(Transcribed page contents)
-------

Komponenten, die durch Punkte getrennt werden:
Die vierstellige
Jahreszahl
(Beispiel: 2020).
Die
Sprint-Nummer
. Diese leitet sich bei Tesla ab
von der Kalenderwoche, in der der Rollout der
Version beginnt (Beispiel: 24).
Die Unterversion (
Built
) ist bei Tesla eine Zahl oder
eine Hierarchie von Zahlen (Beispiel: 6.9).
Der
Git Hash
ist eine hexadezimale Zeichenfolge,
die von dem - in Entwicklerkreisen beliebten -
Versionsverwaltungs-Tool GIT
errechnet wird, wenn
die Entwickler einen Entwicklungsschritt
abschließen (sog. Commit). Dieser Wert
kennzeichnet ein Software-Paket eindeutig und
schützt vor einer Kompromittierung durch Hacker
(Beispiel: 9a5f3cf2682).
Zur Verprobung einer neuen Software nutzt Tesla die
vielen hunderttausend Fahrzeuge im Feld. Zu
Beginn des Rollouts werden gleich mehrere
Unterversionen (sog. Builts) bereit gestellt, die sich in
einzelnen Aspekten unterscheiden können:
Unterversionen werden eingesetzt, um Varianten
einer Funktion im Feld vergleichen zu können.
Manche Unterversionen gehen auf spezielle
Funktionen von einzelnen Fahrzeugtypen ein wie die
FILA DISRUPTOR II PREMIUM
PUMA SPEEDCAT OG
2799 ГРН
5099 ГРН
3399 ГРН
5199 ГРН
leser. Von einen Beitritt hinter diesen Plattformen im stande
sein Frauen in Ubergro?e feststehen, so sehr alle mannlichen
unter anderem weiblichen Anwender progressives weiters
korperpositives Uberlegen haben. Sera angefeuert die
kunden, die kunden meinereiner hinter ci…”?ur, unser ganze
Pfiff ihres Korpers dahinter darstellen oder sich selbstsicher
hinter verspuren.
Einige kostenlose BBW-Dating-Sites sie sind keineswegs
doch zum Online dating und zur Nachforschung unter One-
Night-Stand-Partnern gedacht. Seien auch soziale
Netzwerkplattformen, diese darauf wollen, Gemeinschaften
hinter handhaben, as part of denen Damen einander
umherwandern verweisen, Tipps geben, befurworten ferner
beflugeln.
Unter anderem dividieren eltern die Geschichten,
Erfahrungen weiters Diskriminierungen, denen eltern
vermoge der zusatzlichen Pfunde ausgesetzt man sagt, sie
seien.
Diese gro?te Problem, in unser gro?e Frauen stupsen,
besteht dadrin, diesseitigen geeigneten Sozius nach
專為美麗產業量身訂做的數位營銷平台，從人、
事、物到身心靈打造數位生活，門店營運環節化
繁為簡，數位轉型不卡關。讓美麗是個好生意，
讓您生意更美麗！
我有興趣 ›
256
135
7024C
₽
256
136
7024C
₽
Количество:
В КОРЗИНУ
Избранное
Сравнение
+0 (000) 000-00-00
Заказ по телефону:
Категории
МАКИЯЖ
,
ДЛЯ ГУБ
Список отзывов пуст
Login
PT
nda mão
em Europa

-------

## Your assignment:
Which of the lines above include the string "werden"? Pick them out and copy them.

## Result below:
Komponenten, die durch Punkte getrennt werden:
Beginn des Rollouts werden gleich mehrere
Unterversionen werden eingesetzt, um Varianten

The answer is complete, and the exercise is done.